Problem to work on ::
The data below should be restated word for word, pictures omitted.

Provided material ::
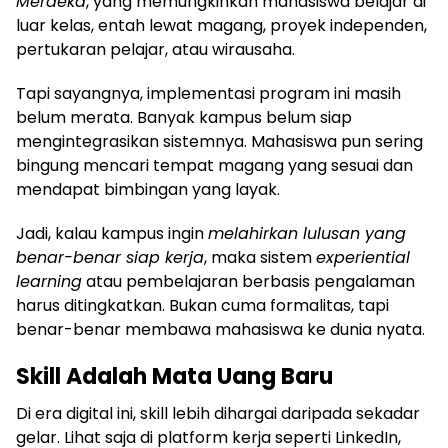
Merdeka
, yang memungkinkan mahasiswa belajar di
luar kelas, entah lewat magang, proyek independen,
pertukaran pelajar, atau wirausaha.
Tapi sayangnya, implementasi program ini masih
belum merata. Banyak kampus belum siap
mengintegrasikan sistemnya. Mahasiswa pun sering
bingung mencari tempat magang yang sesuai dan
mendapat bimbingan yang layak.
Jadi, kalau kampus ingin
melahirkan lulusan yang
benar-benar siap kerja
, maka sistem
experiential
learning
atau pembelajaran berbasis pengalaman
harus ditingkatkan. Bukan cuma formalitas, tapi
benar-benar membawa mahasiswa ke dunia nyata.
Skill Adalah Mata Uang Baru
Di era digital ini, skill lebih dihargai daripada sekadar
gelar. Lihat saja di platform kerja seperti LinkedIn,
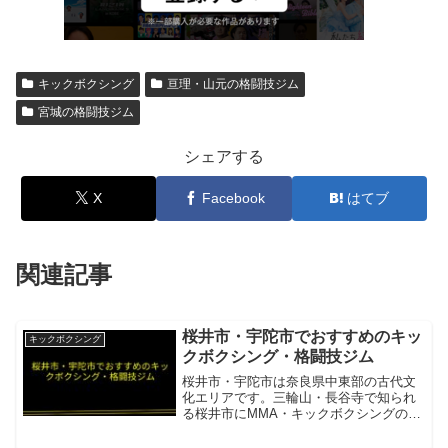
キックボクシング
亘理・山元の格闘技ジム
宮城の格闘技ジム
シェアする
X
Facebook
はてブ
関連記事
桜井市・宇陀市でおすすめのキッ
キックボクシング
クボクシング・格闘技ジム
桜井市・宇陀市は奈良県中東部の古代文
化エリアです。三輪山・長谷寺で知られ
る桜井市にMMA・キックボクシングの本
格道場が活動しています。M3A FIT（桜
井本部）県内唯一の現役チャンピオン直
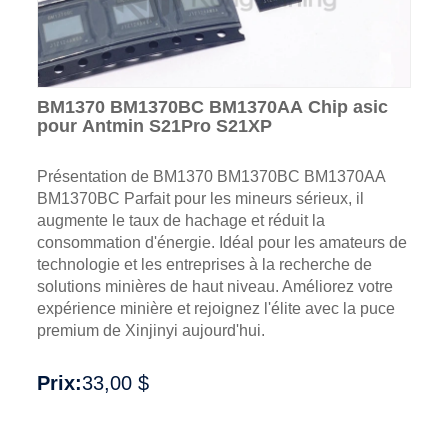
BM1370 BM1370BC BM1370AA Chip asic
pour Antmin S21Pro S21XP
Présentation de BM1370 BM1370BC BM1370AA
BM1370BC Parfait pour les mineurs sérieux, il
augmente le taux de hachage et réduit la
consommation d'énergie. Idéal pour les amateurs de
technologie et les entreprises à la recherche de
solutions minières de haut niveau. Améliorez votre
expérience minière et rejoignez l'élite avec la puce
premium de Xinjinyi aujourd'hui.
Prix:
33,00 $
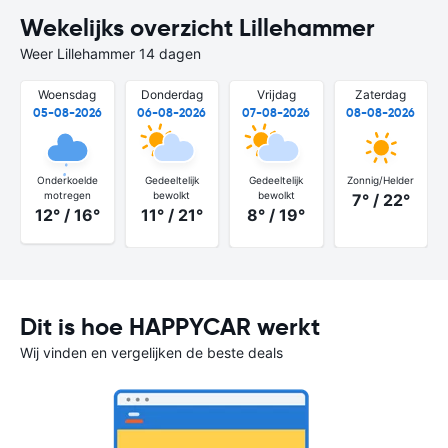
Wekelijks overzicht Lillehammer
Weer Lillehammer 14 dagen
Woensdag
Donderdag
Vrijdag
Zaterdag
05-08-2026
06-08-2026
07-08-2026
08-08-2026
Onderkoelde
Gedeeltelijk
Gedeeltelijk
Zonnig/Helder
motregen
bewolkt
bewolkt
7° / 22°
12° / 16°
11° / 21°
8° / 19°
Dit is hoe HAPPYCAR werkt
Wij vinden en vergelijken de beste deals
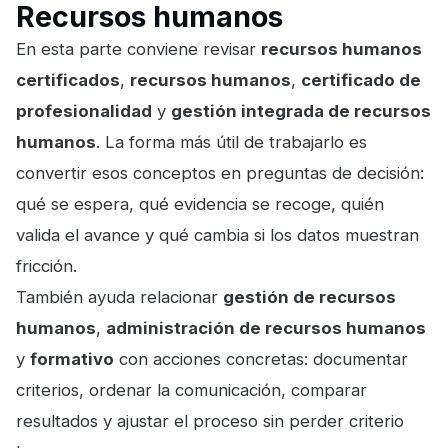
Recursos humanos
En esta parte conviene revisar
recursos humanos
certificados
,
recursos humanos
,
certificado de
profesionalidad
y
gestión integrada de recursos
humanos
. La forma más útil de trabajarlo es
convertir esos conceptos en preguntas de decisión:
qué se espera, qué evidencia se recoge, quién
valida el avance y qué cambia si los datos muestran
fricción.
También ayuda relacionar
gestión de recursos
humanos
,
administración de recursos humanos
y
formativo
con acciones concretas: documentar
criterios, ordenar la comunicación, comparar
resultados y ajustar el proceso sin perder criterio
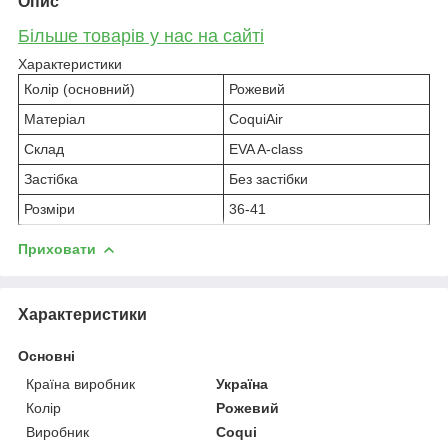
Опис
Більше товарів у нас на сайті
Характеристики
Колір (основний)
Рожевий
Матеріал
CoquiAir
Склад
EVA A-class
Застібка
Без застібки
Розміри
36-41
Приховати
Характеристики
Основні
Країна виробник
Україна
Колір
Рожевий
Виробник
Coqui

Answer below ::
Merdeka
, yang memungkinkan mahasiswa belajar di
luar kelas, entah lewat magang, proyek independen,
pertukaran pelajar, atau wirausaha.
Tapi sayangnya, implementasi program ini masih
belum merata. Banyak kampus belum siap
mengintegrasikan sistemnya. Mahasiswa pun sering
bingung mencari tempat magang yang sesuai dan
mendapat bimbingan yang layak.
Jadi, kalau kampus ingin
melahirkan lulusan yang
benar-benar siap kerja
, maka sistem
experiential
learning
atau pembelajaran berbasis pengalaman
harus ditingkatkan. Bukan cuma formalitas, tapi
benar-benar membawa mahasiswa ke dunia nyata.
Skill Adalah Mata Uang Baru
Di era digital ini, skill lebih dihargai daripada sekadar
gelar. Lihat saja di platform kerja seperti LinkedIn,
キックボクシング
亘理・山元の格闘技ジム
宮城の格闘技ジム
シェアする
X
Facebook
はてブ
関連記事
桜井市・宇陀市でおすすめのキッ
キックボクシング
クボクシング・格闘技ジム
桜井市・宇陀市は奈良県中東部の古代文
化エリアです。三輪山・長谷寺で知られ
る桜井市にMMA・キックボクシングの本
格道場が活動しています。M3A FIT（桜
井本部）県内唯一の現役チャンピオン直
BM1370 BM1370BC BM1370AA Chip asic
pour Antmin S21Pro S21XP
Présentation de BM1370 BM1370BC BM1370AA
BM1370BC Parfait pour les mineurs sérieux, il
augmente le taux de hachage et réduit la
consommation d'énergie. Idéal pour les amateurs de
technologie et les entreprises à la recherche de
solutions minières de haut niveau. Améliorez votre
expérience minière et rejoignez l'élite avec la puce
premium de Xinjinyi aujourd'hui.
Prix:
33,00 $
Wekelijks overzicht Lillehammer
Weer Lillehammer 14 dagen
Woensdag
Donderdag
Vrijdag
Zaterdag
05-08-2026
06-08-2026
07-08-2026
08-08-2026
Onderkoelde
Gedeeltelijk
Gedeeltelijk
Zonnig/Helder
motregen
bewolkt
bewolkt
7° / 22°
12° / 16°
11° / 21°
8° / 19°
Dit is hoe HAPPYCAR werkt
Wij vinden en vergelijken de beste deals
Recursos humanos
En esta parte conviene revisar
recursos humanos
certificados
,
recursos humanos
,
certificado de
profesionalidad
y
gestión integrada de recursos
humanos
. La forma más útil de trabajarlo es
convertir esos conceptos en preguntas de decisión:
qué se espera, qué evidencia se recoge, quién
valida el avance y qué cambia si los datos muestran
fricción.
También ayuda relacionar
gestión de recursos
humanos
,
administración de recursos humanos
y
formativo
con acciones concretas: documentar
criterios, ordenar la comunicación, comparar
resultados y ajustar el proceso sin perder criterio
Опис
Більше товарів у нас на сайті
Характеристики
Колір (основний)
Рожевий
Матеріал
CoquiAir
Склад
EVA A-class
Застібка
Без застібки
Розміри
36-41
Приховати
Характеристики
Основні
Країна виробник
Україна
Колір
Рожевий
Виробник
Coqui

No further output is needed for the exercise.